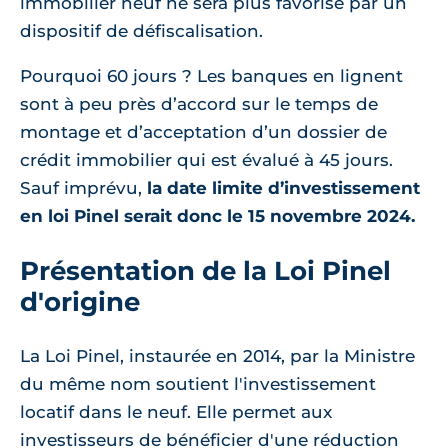
immobilier neuf ne sera plus favorisé par un
dispositif de défiscalisation.
Pourquoi 60 jours ? Les banques en lignent
sont à peu près d’accord sur le temps de
montage et d’acceptation d’un dossier de
crédit immobilier qui est évalué à 45 jours.
Sauf imprévu,
la date limite d’investissement
en loi Pinel serait donc le 15 novembre 2024.
Présentation de la Loi Pinel
d'origine
La Loi Pinel, instaurée en 2014, par la Ministre
du même nom soutient l'investissement
locatif dans le neuf. Elle permet aux
investisseurs de bénéficier d'une réduction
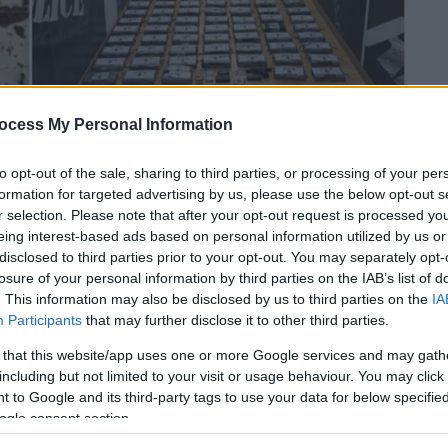
ocess My Personal Information
to opt-out of the sale, sharing to third parties, or processing of your per
μία
formation for targeted advertising by us, please use the below opt-out s
r selection. Please note that after your opt-out request is processed y
eing interest-based ads based on personal information utilized by us or
 το ΕΘΝΟΣ στη Google
disclosed to third parties prior to your opt-out. You may separately opt-
losure of your personal information by third parties on the IAB’s list of
σκήθηκε στους
συλληφθέντες
για τα 200
. This information may also be disclosed by us to third parties on the
IA
Participants
that may further disclose it to other third parties.
τυνομικοί της δίωξης ναρκωτικών στο
 με γαρίδες.
 that this website/app uses one or more Google services and may gath
including but not limited to your visit or usage behaviour. You may click 
 to Google and its third-party tags to use your data for below specifi
ogle consent section.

________________________________________

## TASK BRIEF
Looking at the listing above, how many of its lines contain "neuf"? Say only the number.

## EXERCISE RESULT
2